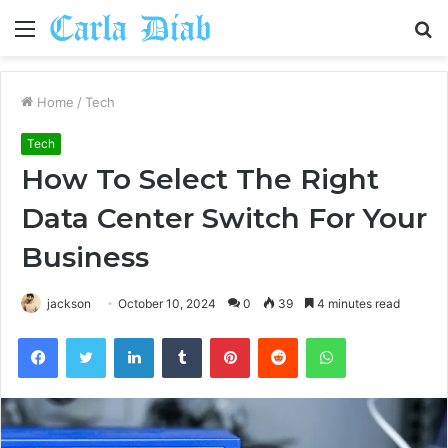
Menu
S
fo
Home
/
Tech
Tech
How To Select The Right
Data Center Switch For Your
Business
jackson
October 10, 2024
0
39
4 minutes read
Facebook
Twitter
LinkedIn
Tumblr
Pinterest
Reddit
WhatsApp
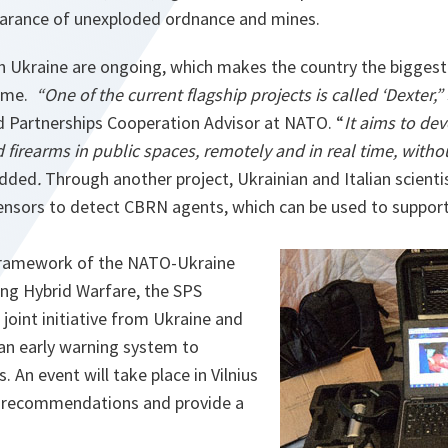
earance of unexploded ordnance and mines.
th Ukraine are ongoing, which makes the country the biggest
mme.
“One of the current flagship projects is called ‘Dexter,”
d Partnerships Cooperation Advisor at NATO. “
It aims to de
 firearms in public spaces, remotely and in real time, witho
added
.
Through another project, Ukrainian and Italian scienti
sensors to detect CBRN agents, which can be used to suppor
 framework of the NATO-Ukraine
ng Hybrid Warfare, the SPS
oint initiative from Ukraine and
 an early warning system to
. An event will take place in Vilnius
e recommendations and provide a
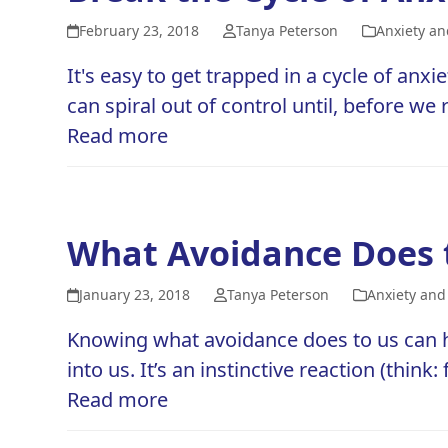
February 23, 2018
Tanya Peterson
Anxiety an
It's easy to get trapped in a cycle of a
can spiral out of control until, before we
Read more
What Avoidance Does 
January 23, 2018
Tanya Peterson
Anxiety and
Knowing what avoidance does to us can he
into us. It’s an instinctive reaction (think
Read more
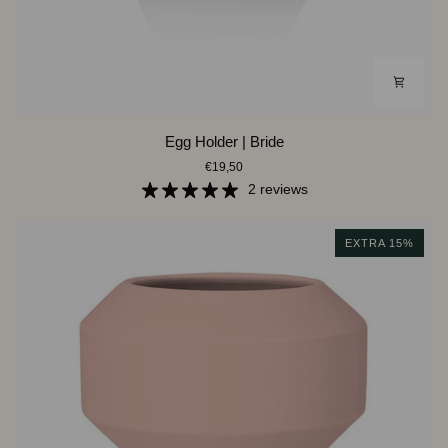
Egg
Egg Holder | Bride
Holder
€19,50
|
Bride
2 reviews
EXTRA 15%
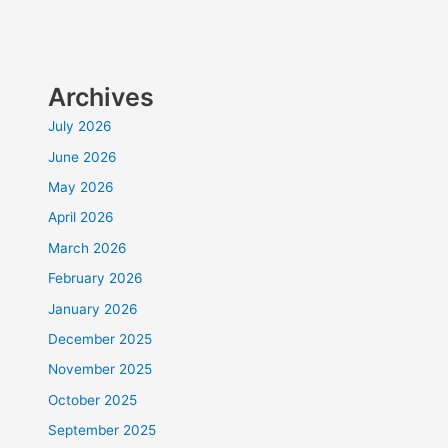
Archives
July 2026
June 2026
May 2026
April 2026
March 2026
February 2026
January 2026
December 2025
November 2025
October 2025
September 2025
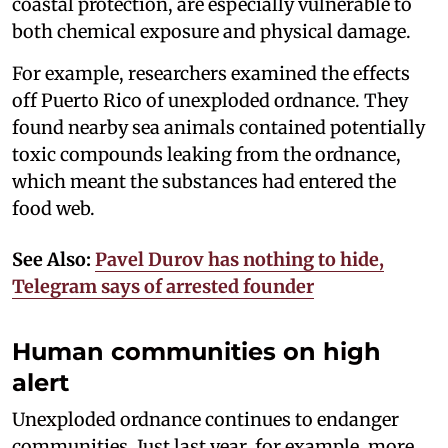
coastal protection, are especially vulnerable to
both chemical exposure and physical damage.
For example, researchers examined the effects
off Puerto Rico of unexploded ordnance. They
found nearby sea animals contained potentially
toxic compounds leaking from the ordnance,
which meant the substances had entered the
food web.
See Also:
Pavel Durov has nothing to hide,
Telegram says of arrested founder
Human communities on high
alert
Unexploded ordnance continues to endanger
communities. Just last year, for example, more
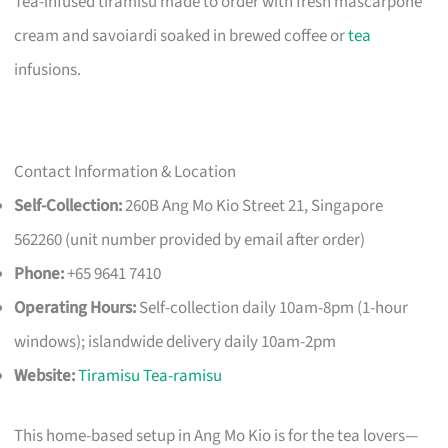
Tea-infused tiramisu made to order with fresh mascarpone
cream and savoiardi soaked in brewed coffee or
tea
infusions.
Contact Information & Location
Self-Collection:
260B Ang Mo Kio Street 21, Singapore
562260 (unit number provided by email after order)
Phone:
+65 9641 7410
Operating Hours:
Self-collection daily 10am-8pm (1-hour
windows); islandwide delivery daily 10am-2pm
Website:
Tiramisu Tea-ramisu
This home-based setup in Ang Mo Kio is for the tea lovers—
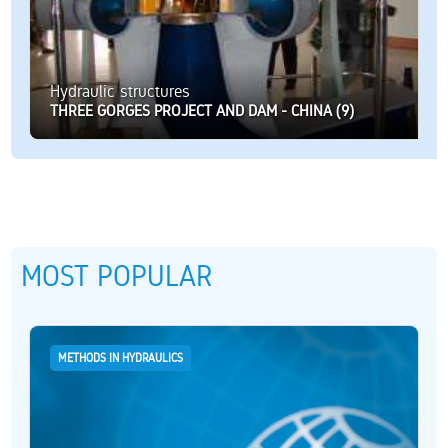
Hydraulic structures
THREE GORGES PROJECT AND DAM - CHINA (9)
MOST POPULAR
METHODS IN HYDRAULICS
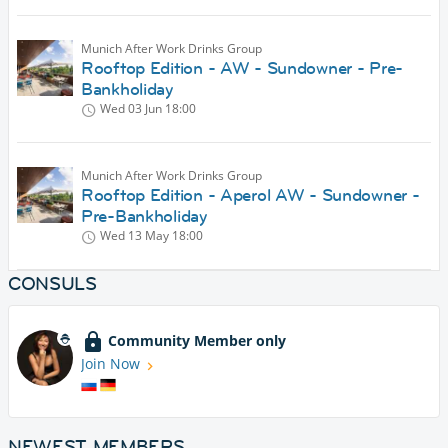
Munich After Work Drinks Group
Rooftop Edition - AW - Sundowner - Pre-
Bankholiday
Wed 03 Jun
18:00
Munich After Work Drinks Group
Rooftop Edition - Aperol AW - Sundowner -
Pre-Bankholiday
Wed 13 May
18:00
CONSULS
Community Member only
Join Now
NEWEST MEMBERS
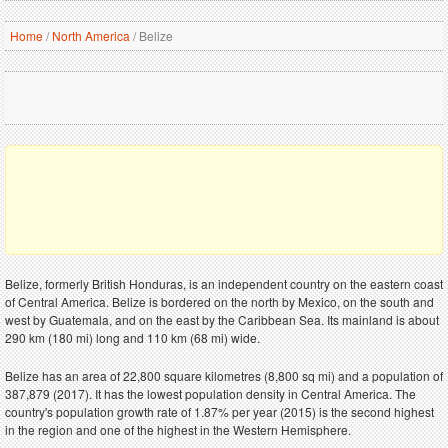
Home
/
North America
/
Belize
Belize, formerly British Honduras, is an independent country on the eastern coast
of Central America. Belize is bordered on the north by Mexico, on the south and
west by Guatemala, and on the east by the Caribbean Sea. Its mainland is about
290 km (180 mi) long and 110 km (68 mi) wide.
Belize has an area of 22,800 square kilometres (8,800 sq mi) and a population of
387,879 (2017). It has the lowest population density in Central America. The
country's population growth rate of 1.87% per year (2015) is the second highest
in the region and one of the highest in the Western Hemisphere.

__ACTION ITEM__
Copy every line from the data that includes the string "country".

__EXERCISE SOLUTION__
th Ukraine are ongoing, which makes the country the biggest
Belize, formerly British Honduras, is an independent country on the eastern coast
country's population growth rate of 1.87% per year (2015) is the second highest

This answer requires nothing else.